Time 45 min
Servings 8 tarts
Butter tarts are a Canadian classic and personal favorite. The first official butter tart recipe was published in 1900 in Barrie, ON (in the The Women's Auxiliary of the Royal Victoria Hospital Cookbook, to be precise). It’s a sweet treat that likely shares roots with treacle tarts from the UK, pecan pie from the States, and tarts au sucre, a pie made by French women in Quebec as early as the 1600s.
What You Need
DOUGH
1 pie crust of your choice, rolled out (feel free to use store-bought mini pie shells or pie dough, I won’t tell)
TART FILLING
2/3 cup light brown sugar
1/3 cup corn syrup (or sub maple syrup)
1/4 cup of butter, melted and cooled
3 eggs, beaten
1 tsp white vinegar (optional)
1 tsp of vanilla extract
heavy pinch salt
SPECIAL EQUIPMENT
whisk
muffin tin
How it’s done
1
GET READY
Preheat the oven to 350 F.
2
PREP THE TART SHELLS
Grease a muffin tin, cut the pie dough into 3.5 inch rounds (depending on your muffin tin), and line the greased muffin cups with the dough rounds.

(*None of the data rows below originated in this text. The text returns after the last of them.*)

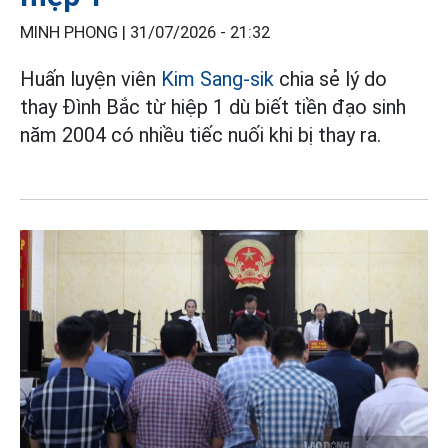
MINH PHONG |
31/07/2026 - 21:32
Huấn luyện viên
Kim Sang-sik
chia sẻ lý do
thay Đình Bắc từ hiệp 1 dù biết tiền đạo sinh
năm 2004 có nhiều tiếc nuối khi bị thay ra.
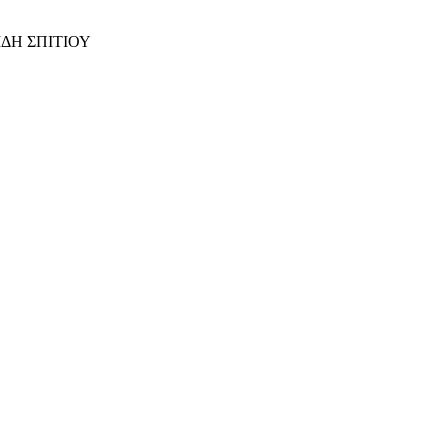
ΙΔΗ ΣΠΙΤΙΟΥ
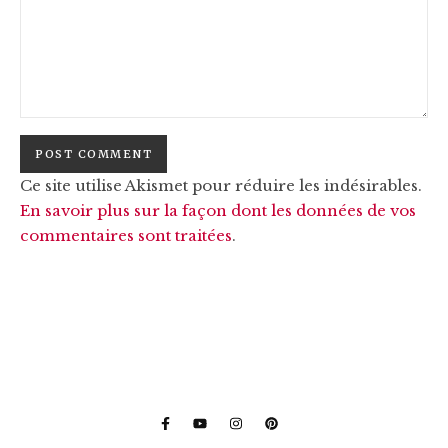
Ce site utilise Akismet pour réduire les indésirables.
En savoir plus sur la façon dont les données de vos
commentaires sont traitées
.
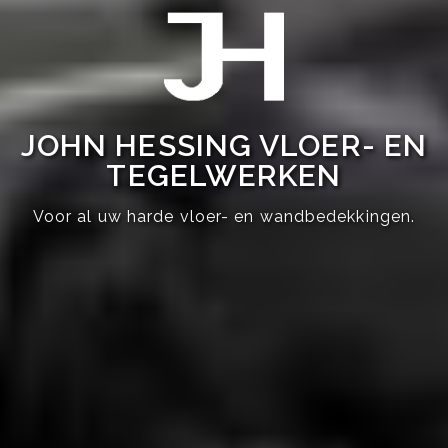
JOHN HESSING VLOER- EN
TEGELWERKEN
Voor al uw harde vloer- en wandbedekkingen.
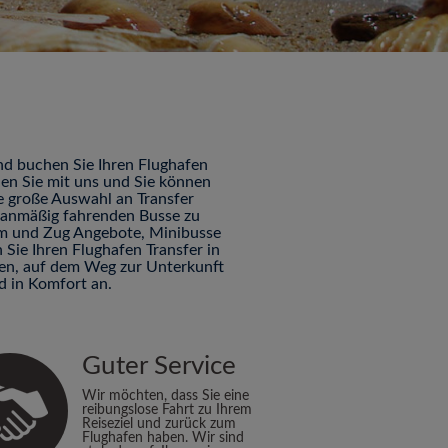
n
nd buchen Sie Ihren Flughafen
hen Sie mit uns und Sie können
ne große Auswahl an Transfer
planmäßig fahrenden Busse zu
Tram und Zug Angebote, Minibusse
Sie Ihren Flughafen Transfer in
nden, auf dem Weg zur Unterkunft
d in Komfort an.
Guter Service
Wir möchten, dass Sie eine
reibungslose Fahrt zu Ihrem
Reiseziel und zurück zum
Flughafen haben. Wir sind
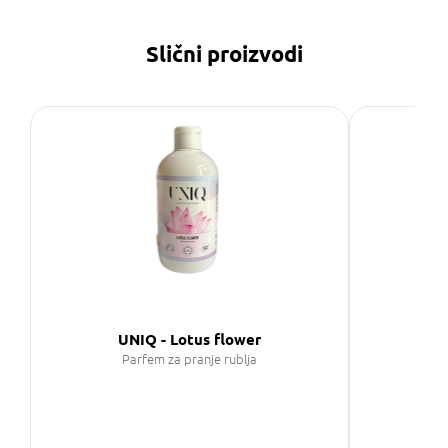
Slični proizvodi
UNIQ - Lotus flower
UN
Parfem za pranje rublja
P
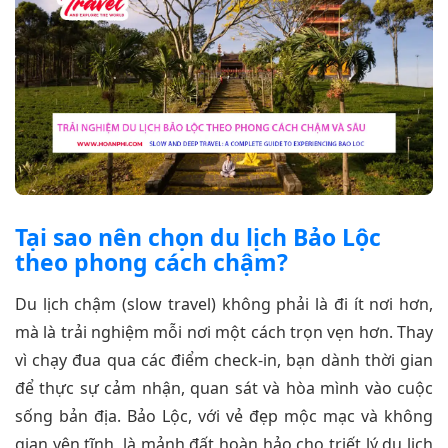
Tại sao nên chọn du lịch Bảo Lộc
theo phong cách chậm?
Du lịch chậm (slow travel) không phải là đi ít nơi hơn,
mà là trải nghiệm mỗi nơi một cách trọn vẹn hơn. Thay
vì chạy đua qua các điểm check-in, bạn dành thời gian
để thực sự cảm nhận, quan sát và hòa mình vào cuộc
sống bản địa. Bảo Lộc, với vẻ đẹp mộc mạc và không
gian yên tĩnh, là mảnh đất hoàn hảo cho triết lý du lịch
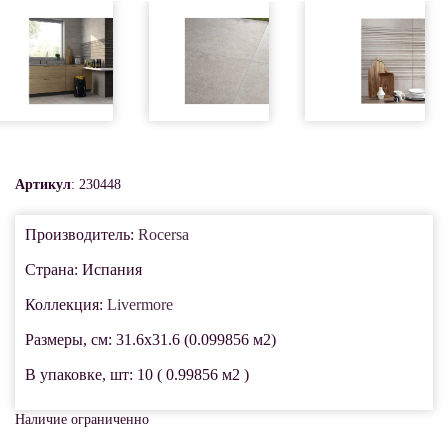
Артикул
: 230448
Производитель:
Rocersa
Страна: Испания
Коллекция:
Livermore
Размеры, см: 31.6x31.6 (0.099856 м2)
В упаковке, шт: 10 ( 0.99856 м2 )
Наличие ограниченно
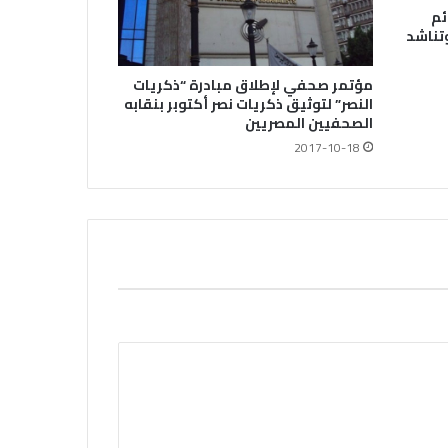
وحقوق الشعب الفلسطيني
ئم
تناشد
مؤتمر صحفي لإطلاق مبادرة “ذكريات
فى مجالات الصحافة والإذاعة
النصر” لتوثيق ذكريات نصر أكتوبر بنقابه
الصحفيين المصريين
والتليفزيون والإنتاج الدرامى والإعلام
2017-10-18
الرقمي
معرض القاهرة الدولي للكتاب.. ملتقى
القراء والمثقفين العرب
بعد انتهاء المدة المحددة فتح باب
الاشتراك بمشروع العلاج بنقابة
الصحفيين المصريين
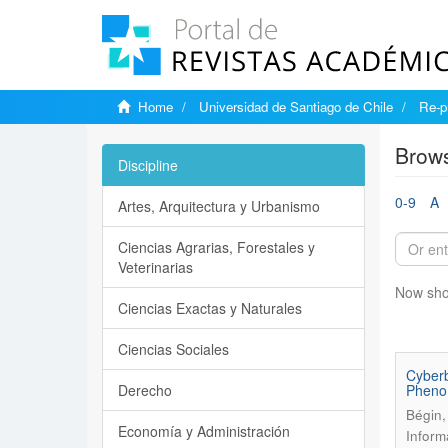
Home
Universidad de Santiago de Chile
Re-p
Brows
Discipline
0-9
A
Artes, Arquitectura y Urbanismo
Ciencias Agrarias, Forestales y
Veterinarias
Now sho
Ciencias Exactas y Naturales
Ciencias Sociales
Cyberb
Derecho
Pheno
Bégin,
Economía y Administración
Inform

Refrigerate your tart shells while you make the filling.
3
MAKE THE FILLING
Whisk together brown sugar, syrup, and butter. Add eggs, vinegar, vanilla, and salt and whisk again.
4
MAKE THE MAGIC HAPPEN
Gently ladle filling into tart shells and bake at 350 F for 22-25 minutes.
5
COOL AND ENJOY
Let cool for 10 minutes and enjoy!
I like my butter tarts less runny and with a hint of vinegar to balance out the sweet, but many people like just the opposite! For a runny tart, use 1/2 cup light brown sugar and 1/2 cup corn syrup and one less egg. You can also bake them a little less. And for a full-sweet experience, just skip that vinegar!
EXTRA NOTES
I like my butter tarts less runny and with a hint of vinegar to balance out the sweet, but many people like just the opposite! For a runny tart, use 1/2 cup light brown sugar and 1/2 cup corn syrup and one less egg. You can also bake them a little less. And for a full-sweet experience, just skip that vinegar!
Stay in the loop.
Get monthly-ish emails.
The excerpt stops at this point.